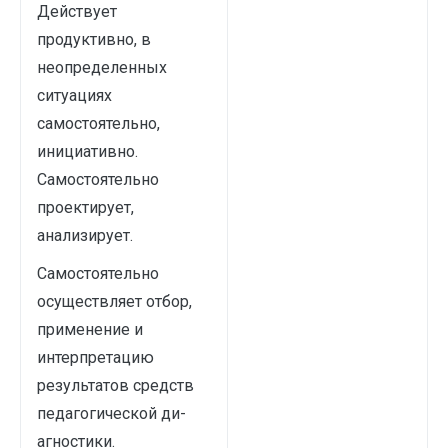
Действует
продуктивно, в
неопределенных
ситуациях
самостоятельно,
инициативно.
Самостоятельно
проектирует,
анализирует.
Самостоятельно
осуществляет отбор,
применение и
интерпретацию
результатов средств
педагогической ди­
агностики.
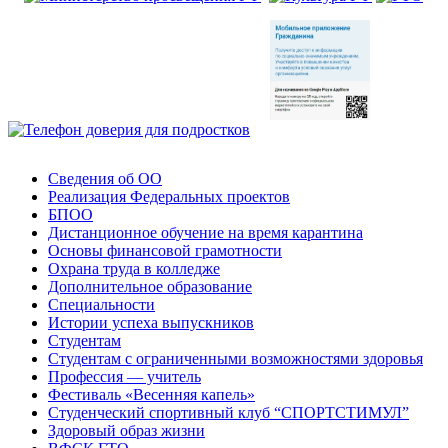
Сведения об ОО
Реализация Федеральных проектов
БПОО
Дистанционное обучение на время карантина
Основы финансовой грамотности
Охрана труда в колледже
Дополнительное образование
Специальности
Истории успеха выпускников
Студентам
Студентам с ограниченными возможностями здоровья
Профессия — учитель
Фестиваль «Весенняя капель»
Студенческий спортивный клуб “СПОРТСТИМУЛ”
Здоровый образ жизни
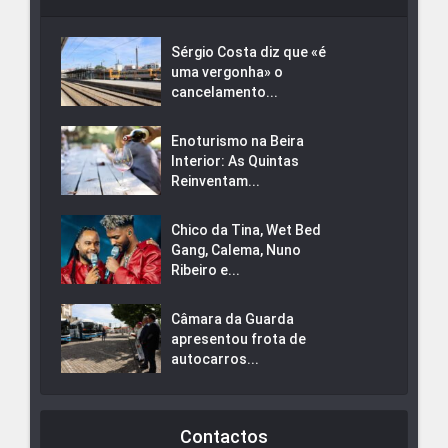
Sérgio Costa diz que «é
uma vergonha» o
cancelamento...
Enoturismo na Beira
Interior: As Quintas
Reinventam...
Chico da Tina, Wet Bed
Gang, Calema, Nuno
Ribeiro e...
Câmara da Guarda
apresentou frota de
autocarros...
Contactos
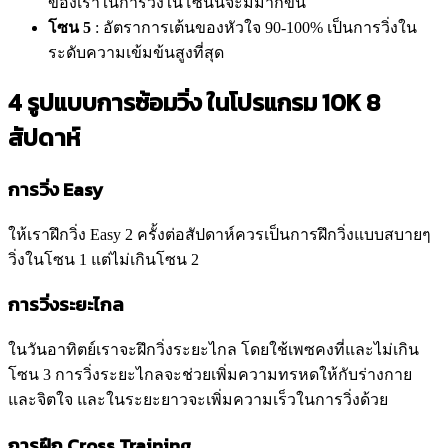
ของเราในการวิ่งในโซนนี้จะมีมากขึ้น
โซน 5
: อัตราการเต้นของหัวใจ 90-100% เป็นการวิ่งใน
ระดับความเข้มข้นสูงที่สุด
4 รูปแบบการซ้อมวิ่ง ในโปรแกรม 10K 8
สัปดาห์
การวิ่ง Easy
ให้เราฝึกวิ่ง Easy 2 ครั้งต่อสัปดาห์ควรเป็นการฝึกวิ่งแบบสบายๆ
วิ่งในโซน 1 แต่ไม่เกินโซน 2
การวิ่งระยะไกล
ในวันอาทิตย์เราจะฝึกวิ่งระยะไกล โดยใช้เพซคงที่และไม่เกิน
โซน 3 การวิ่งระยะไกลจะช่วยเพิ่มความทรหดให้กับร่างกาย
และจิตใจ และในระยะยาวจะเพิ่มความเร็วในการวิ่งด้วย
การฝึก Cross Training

WORK INSTRUCTION -
Word for word, give again the lines from the line with "Здоровый образ жизни" through the end of the records above, with both ends included and the pictures left out.

ANSWER BELOW -
Здоровый образ жизни
Sérgio Costa diz que «é
uma vergonha» o
cancelamento...
Enoturismo na Beira
Interior: As Quintas
Reinventam...
Chico da Tina, Wet Bed
Gang, Calema, Nuno
Ribeiro e...
Câmara da Guarda
apresentou frota de
autocarros...
Contactos
ของเราในการวิ่งในโซนนี้จะมีมากขึ้น
โซน 5
: อัตราการเต้นของหัวใจ 90-100% เป็นการวิ่งใน
ระดับความเข้มข้นสูงที่สุด
4 รูปแบบการซ้อมวิ่ง ในโปรแกรม 10K 8
สัปดาห์
การวิ่ง Easy
ให้เราฝึกวิ่ง Easy 2 ครั้งต่อสัปดาห์ควรเป็นการฝึกวิ่งแบบสบายๆ
วิ่งในโซน 1 แต่ไม่เกินโซน 2
การวิ่งระยะไกล
ในวันอาทิตย์เราจะฝึกวิ่งระยะไกล โดยใช้เพซคงที่และไม่เกิน
โซน 3 การวิ่งระยะไกลจะช่วยเพิ่มความทรหดให้กับร่างกาย
และจิตใจ และในระยะยาวจะเพิ่มความเร็วในการวิ่งด้วย
การฝึก Cross Training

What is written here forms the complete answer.